What to produce
Every record should be copied exactly, except that pictures are to be omitted.

Recorded data

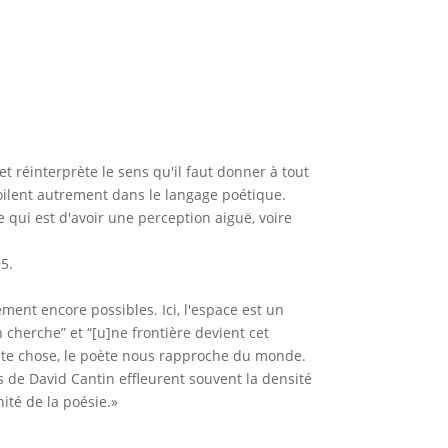
et réinterprète le sens qu'il faut donner à tout
voilent autrement dans le langage poétique.
e qui est d'avoir une perception aiguë, voire
5.
ent encore possibles. Ici, l'espace est un
n cherche” et “[u]ne frontière devient cet
ute chose, le poète nous rapproche du monde.
s de David Cantin effleurent souvent la densité
nité de la poésie.»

Output
et réinterprète le sens qu'il faut donner à tout
voilent autrement dans le langage poétique.
e qui est d'avoir une perception aiguë, voire
5.
ent encore possibles. Ici, l'espace est un
n cherche” et “[u]ne frontière devient cet
ute chose, le poète nous rapproche du monde.
s de David Cantin effleurent souvent la densité
nité de la poésie.»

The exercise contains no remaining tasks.